Berikutnya adalah fungsi perekat hubungan kekeluargaan. Ritual Nyepi khususnya di Bali, lanjut Ari, akhirnya “memaksa” perusahaan untuk tutup dan meliburkan pegawainya. Yang akhirnya, melalui Nyepi, semua orang bisa berkumpul dengan keluarga dan kerabatnya di tengah kesibukan riuh industri. Hal ini bisa dilihat dari banyaknya masyarakat yang berkumpul dan membeli banyak makanan untuk dinikmati bersama keluarga menjelang Nyepi.

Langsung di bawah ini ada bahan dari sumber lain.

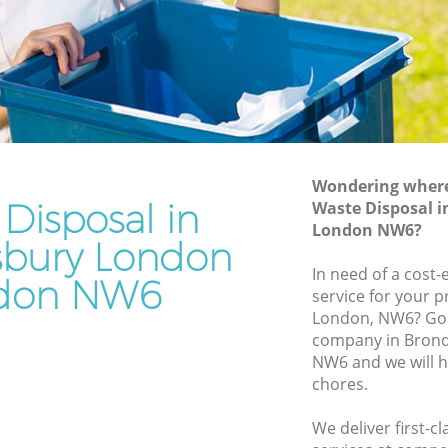
Junk Removal Brondesbury London
 London
Rubbish Disposal Brondesbury London
ondon
Rubbish Removal Services Brondesbury
London
sbury
Rubbish Clearance Services
Brondesbury London
Wondering where 
 London
Disposal in
Refuse Disposal Brondesbury London
Waste Disposal 
ndesbury
London NW6?
Rubbish Removal Company
bury London
Brondesbury London
In need of a cost-
don NW6
bury
service for your p
Laptop Recycling Disposal Brondesbury
London, NW6? Go 
London
company in Bron
 London
Garage Clearance Brondesbury London
NW6 and we will h
y London
chores.
Office Waste Clearance Brondesbury
London
We deliver first-c
Night Rubbish Collection Brondesbury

Bagi Ari, Nyepi memiliki makna sendiri. Selain sebagai ruang kontemplasi, Nyepi juga merupakan momen untuk istirahat sepenuhnya, serta penyembuhan semesta. Setelah Nyepi, umat Hindu biasanya akan sembahyang atau mandi di pantai, serta mengunjungi kediaman keluarga, kerabat atau teman, dan melanjutkan aktivitas seperti sedia kala.

Ia berharap agar Nyepi dimaknai dengan sukacita, dan juga menjadi media menyayangi alam. Ini menjadi saat yang tepat bagi alam, hasil bumi, tumbuhan, hewan, dan sebagainya dapat beristirahat dari eksploitasi keinginan manusia.

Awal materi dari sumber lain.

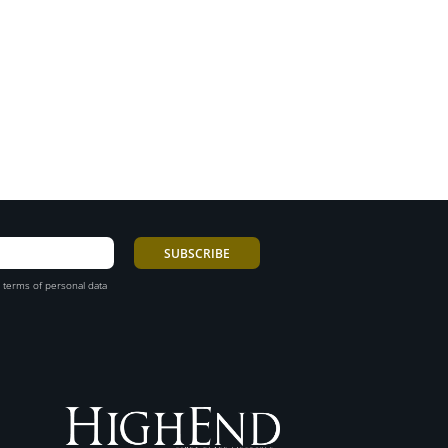
 terms of personal data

Harapan untuk Damai dalam Keberagaman

Perempuan bernama lengkap Ni Ketut Ari Kesuma Dewi ini berpesan kepada masyarakat untuk memelihara keragaman dan tolerasi beragama. Ini dapat ditempuh dengan banyak cara. Salah satunya, pungkas Ari, terjun langsung ke lapangan.

Misalnya, terbuka berteman dengan teman dari manapun atau agama apapun. Jangan membeda-bedakan berdasarkan SARA, karena setiap manusia itu sama dan sederajat. Sesuai dengan Pancasila sila pertama, “Ketuhanan yang Maha Esa”, sifat-sifat Tuhan yang Maha Pengasih dapat menjadi pedoman kita yang utama dalam berinteraksi.

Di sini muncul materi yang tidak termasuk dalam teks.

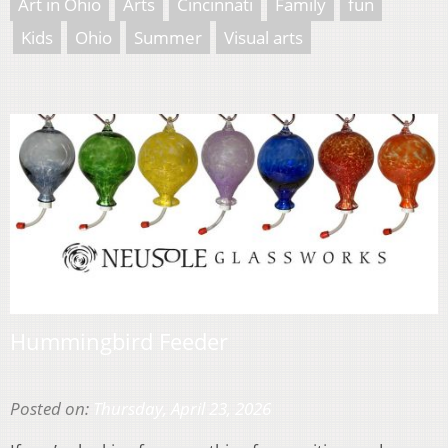
Art in Ohio
Arts
Cincinnati
Family
fun
Kids
Ohio
Summer
Visual arts
Hummingbird Feeder
Posted on:
Thursday, April 23, 2026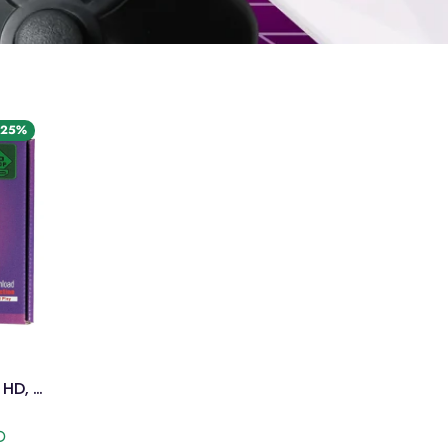
 25%
Old Arcade NES Console – HD, 750+ Games
D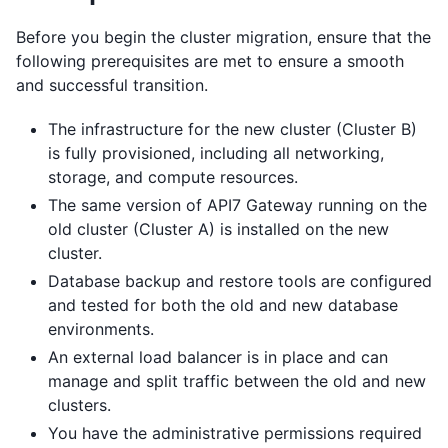
Before you begin the cluster migration, ensure that the
following prerequisites are met to ensure a smooth
and successful transition.
The infrastructure for the new cluster (Cluster B)
is fully provisioned, including all networking,
storage, and compute resources.
The same version of API7 Gateway running on the
old cluster (Cluster A) is installed on the new
cluster.
Database backup and restore tools are configured
and tested for both the old and new database
environments.
An external load balancer is in place and can
manage and split traffic between the old and new
clusters.
You have the administrative permissions required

“Dalam menyayangiNya tidak ada istilah kompetisi. Menurutku, memelihara keberagaman dan toleransi beragama adalah wujud kasih sayang kita kepadaNya, karena sama sepertiNya yang tidak pernah pilih kasih dalam menyayangi,” tutup Ari.

Rahajeng Nyanggra Rahina Nyepi. Semoga dalam sunyi, kita dapat menemukan kembali nilai-nilai yang mempersatukan negeri.